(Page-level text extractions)

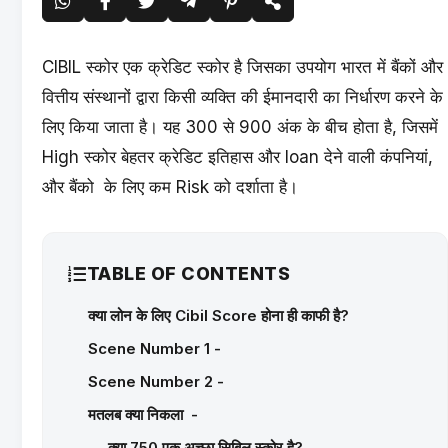
CIBIL स्कोर एक क्रेडिट स्कोर है जिसका उपयोग भारत में बैंकों और
वित्तीय संस्थानों द्वारा किसी व्यक्ति की ईमानदारी का निर्धारण करने के
लिए किया जाता है। यह 300 से 900 अंक के बीच होता है, जिसमें
High स्कोर बेहतर क्रेडिट इतिहास और loan देने वाली कंपनियां,
और बैंको के लिए कम Risk को दर्शाता है।
TABLE OF CONTENTS
क्या लोन के लिए Cibil Score होना ही काफी है?
Scene Number 1 -
Scene Number 2 -
मतलब क्या निकला -
क्या 750 एक अच्छा सिबिल स्कोर है?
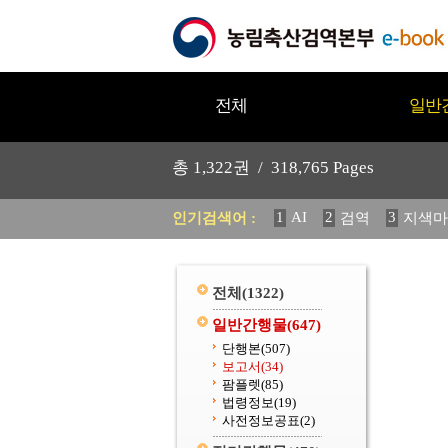
전체
일반
총
1,322
권 /
318,765
Pages
1
AI
2
3
인기검색어 :
검역
지색마
11
2025
12
중독성 식물
20
수의과학검역원
전체
(1322)
일반간행물
(647)
단행본
(507)
보고서
(34)
팜플렛
(85)
법령정보
(19)
사전정보공표
(2)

→ The problem: Your copy should match the entries above exactly and contain no pictures.

→ Response below:
CIBIL स्कोर एक क्रेडिट स्कोर है जिसका उपयोग भारत में बैंकों और
वित्तीय संस्थानों द्वारा किसी व्यक्ति की ईमानदारी का निर्धारण करने के
लिए किया जाता है। यह 300 से 900 अंक के बीच होता है, जिसमें
High स्कोर बेहतर क्रेडिट इतिहास और loan देने वाली कंपनियां,
और बैंको के लिए कम Risk को दर्शाता है।
TABLE OF CONTENTS
क्या लोन के लिए Cibil Score होना ही काफी है?
Scene Number 1 -
Scene Number 2 -
मतलब क्या निकला -
क्या 750 एक अच्छा सिबिल स्कोर है?
전체
일반
총
1,322
권 /
318,765
Pages
1
AI
2
3
인기검색어 :
검역
지색마
11
2025
12
중독성 식물
20
수의과학검역원
전체
(1322)
일반간행물
(647)
단행본
(507)
보고서
(34)
팜플렛
(85)
법령정보
(19)
사전정보공표
(2)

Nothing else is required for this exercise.